What this has amounted to for Reform, Conservative, and Reconstructionist Jews, however, is a complete rejection of our way of life: Our conversions are not acceptable, our prayer practices are deemed a threat to public order, and we do not receive any recognition in Israel or at Jewish heritage sites. We are, apparently, sewing seeds of disunity because we do not agree with Shafran’s personal views and practice. Never mind that the core of Jewish text and tradition is steeped in healthy disagreement, not unity.

Despite ignoring the long tradition of divergent beliefs and practices within Judaism, Shafran longs for the idyllic past when the Kotel was “a Jewish societal oasis, probably the only place on earth where Jews of different religious convictions prayed side by side. No one asked, or cared, what prayer book, or religious attitudes, anyone was holding.”

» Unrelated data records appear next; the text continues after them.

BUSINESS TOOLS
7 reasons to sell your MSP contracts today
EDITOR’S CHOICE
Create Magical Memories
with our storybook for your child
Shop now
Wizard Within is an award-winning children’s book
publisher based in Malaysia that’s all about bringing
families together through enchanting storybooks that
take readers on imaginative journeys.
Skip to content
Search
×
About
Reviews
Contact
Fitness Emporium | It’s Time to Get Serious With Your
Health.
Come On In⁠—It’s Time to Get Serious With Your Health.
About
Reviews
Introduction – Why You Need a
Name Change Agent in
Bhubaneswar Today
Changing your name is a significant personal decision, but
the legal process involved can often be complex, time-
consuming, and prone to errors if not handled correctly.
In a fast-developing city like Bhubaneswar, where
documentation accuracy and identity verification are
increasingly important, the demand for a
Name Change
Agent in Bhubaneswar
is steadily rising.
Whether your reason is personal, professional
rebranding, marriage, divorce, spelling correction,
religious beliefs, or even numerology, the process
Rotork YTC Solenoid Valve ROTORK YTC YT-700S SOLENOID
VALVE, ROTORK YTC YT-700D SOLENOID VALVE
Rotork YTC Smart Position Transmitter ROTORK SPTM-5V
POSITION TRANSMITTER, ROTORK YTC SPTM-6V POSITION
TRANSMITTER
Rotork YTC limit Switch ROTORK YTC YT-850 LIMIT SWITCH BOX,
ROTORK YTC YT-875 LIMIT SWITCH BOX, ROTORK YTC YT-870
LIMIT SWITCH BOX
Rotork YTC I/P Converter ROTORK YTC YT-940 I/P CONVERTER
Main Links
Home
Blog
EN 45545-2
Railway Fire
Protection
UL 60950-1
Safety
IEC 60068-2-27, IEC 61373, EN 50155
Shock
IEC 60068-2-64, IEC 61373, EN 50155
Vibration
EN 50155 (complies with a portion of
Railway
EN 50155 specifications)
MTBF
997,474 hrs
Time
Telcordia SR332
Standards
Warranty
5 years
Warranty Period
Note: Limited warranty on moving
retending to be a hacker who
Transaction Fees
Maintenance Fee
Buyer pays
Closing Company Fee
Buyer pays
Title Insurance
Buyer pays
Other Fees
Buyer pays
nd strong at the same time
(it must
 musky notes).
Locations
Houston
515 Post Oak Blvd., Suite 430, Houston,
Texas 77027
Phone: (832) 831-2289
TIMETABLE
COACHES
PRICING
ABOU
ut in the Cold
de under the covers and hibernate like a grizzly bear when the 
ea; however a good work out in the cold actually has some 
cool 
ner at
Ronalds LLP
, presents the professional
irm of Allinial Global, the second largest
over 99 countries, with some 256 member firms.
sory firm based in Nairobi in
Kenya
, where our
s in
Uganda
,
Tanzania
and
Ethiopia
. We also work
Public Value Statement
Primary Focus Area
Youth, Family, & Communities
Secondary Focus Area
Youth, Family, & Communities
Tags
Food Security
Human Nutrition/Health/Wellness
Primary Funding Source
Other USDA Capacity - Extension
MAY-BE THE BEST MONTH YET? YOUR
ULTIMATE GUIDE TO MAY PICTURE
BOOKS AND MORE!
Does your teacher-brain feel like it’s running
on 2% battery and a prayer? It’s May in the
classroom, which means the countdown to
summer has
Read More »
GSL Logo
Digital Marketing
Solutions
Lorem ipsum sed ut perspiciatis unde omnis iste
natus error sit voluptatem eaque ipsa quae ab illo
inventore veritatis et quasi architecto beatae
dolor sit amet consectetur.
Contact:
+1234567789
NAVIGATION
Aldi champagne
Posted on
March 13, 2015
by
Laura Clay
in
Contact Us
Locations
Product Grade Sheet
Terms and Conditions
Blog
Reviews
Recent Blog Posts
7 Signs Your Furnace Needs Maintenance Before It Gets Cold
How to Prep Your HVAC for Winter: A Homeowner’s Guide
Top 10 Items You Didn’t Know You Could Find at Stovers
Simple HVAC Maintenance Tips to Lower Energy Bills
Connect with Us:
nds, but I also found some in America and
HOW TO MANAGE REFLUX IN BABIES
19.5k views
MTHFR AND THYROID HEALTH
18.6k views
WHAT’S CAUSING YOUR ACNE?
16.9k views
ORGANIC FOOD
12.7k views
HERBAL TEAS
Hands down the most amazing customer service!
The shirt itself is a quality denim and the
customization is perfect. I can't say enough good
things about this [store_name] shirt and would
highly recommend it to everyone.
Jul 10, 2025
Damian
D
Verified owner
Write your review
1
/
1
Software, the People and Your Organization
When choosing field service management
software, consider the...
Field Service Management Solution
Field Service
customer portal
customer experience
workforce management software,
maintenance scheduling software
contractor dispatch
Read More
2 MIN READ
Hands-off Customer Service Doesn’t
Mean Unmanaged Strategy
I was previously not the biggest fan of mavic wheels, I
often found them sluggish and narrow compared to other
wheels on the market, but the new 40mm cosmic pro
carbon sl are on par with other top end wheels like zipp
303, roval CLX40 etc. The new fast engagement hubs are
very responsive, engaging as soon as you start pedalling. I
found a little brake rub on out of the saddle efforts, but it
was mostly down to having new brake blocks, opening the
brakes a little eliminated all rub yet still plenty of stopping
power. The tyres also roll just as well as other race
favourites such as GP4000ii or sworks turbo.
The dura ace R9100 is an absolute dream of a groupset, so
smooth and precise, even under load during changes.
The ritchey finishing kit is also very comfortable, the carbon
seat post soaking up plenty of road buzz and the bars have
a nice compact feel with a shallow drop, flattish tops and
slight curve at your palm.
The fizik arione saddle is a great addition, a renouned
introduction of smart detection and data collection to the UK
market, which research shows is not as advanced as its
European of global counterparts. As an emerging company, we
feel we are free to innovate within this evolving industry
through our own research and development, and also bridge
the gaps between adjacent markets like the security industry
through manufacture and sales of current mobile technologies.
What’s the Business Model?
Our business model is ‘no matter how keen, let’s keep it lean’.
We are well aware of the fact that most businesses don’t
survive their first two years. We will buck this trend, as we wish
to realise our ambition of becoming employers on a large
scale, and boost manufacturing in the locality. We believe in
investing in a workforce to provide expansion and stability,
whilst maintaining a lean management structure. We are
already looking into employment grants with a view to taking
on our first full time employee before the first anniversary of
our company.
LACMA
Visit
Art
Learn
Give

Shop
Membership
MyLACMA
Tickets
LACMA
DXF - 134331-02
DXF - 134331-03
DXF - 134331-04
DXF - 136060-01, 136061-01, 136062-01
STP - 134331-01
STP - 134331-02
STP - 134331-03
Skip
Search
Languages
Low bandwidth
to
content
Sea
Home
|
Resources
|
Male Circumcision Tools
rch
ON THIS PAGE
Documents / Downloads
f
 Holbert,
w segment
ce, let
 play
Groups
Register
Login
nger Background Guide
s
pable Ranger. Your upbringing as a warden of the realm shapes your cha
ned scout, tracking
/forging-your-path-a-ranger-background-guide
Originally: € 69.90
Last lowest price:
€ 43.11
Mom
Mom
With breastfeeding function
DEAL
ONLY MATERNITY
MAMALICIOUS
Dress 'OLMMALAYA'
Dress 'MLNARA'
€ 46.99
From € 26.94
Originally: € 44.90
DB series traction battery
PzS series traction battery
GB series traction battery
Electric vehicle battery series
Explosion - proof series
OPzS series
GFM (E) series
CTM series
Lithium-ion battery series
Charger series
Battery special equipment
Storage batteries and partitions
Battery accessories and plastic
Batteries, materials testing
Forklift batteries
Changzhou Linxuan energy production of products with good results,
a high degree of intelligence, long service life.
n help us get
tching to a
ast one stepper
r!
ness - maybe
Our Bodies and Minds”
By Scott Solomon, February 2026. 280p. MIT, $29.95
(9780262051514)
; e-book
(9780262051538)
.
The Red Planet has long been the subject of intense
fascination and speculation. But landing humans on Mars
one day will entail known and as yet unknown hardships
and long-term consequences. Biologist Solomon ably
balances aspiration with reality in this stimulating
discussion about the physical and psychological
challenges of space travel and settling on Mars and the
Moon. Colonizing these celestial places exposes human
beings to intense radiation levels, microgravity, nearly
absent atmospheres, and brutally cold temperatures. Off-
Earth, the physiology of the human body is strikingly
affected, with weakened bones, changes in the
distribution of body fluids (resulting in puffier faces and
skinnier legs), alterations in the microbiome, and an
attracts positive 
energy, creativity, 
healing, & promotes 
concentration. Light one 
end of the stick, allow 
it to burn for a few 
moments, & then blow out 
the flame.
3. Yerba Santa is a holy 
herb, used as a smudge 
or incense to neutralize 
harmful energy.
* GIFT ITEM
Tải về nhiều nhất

But this oasis refused to allow any women to stand on equal footing with men. It ignored the religious needs of egalitarian Jews. It relied on lack of protest from those pesky activists Shafran so derides, and required all visitors engage in forms of prayer they would never accept in their home communities.

Though he speaks of unity, Shafran is doing exactly what he opposes: judging non-Orthodox Judaism as a deviation from the norm, rather than as a part of a broad Jewish mosaic that also includes Orthodox Judaism.

Progressive Zionism is part of this mosaic as well, and it deserves expression in the Jewish State. Non-Orthodox Judaism is not meant to exist in a Diasporic vacuum only, without connection to Israel. It is the height of irony that we have equal rights and recognition anywhere but in our homeland, while Prime Minister Benjamin Netanyahu himself insists on the primacy of our strong ties to Israel. Zionists cannot and will not stand on the sidelines as issues core to our religious identity are undermined for political gain. It’s not surprising that the core of Shafran’s argument is fear, a feeling he readily admits to having. Fear that the non-Orthodox will gain a foothold in the Jewish state. Fear that once you give a mouse a cookie — or “teeny crumbs,” as Rabbi Rick Jacobs said of the existing egalitarian prayer space — it will ask for more. Fear that the Kotel will be a place unrecognizable to Orthodox Jews.

This fear, however, is entirely irrational given the details of the now-frozen Western Wall agreement. The vast majority of the Kotel would still be governed by Orthodox standards, including gender separation. What the non-Orthodox movements asked for was not to violate the rights of Orthodox worshippers, but to create a modest space where other Jews can pray with dignity and have their practices respected, and that it be easily recognizable and have administrative independence.

Thankfully, many Orthodox Jewish leaders are not blinded by this fear. The International Rabbinic Fellowship condemned the negation of the Kotel agreement. Rabbis Benny Lau, Shlomo Riskin, and Ronen Lubitch, among many others, have voiced their support for the egalitarian prayer space.

We in non-Orthodox communities respect the practices of all Jews. While gender integration and the inclusion of women in all religious Jewish practices are important to us, we don’t seek to impose this way of life on anyone. To avoid the disunity Shafran fears, we should learn how to share important spaces such as the Kotel rather than create a false unity that excludes millions of Jews.

Rabbi Josh Weinberg is the President of ARZA, the Association of Reform Zionists of America. He was ordained from the HUC-JIR Israeli Rabbinic Program in Jerusalem, and is currently living in New York.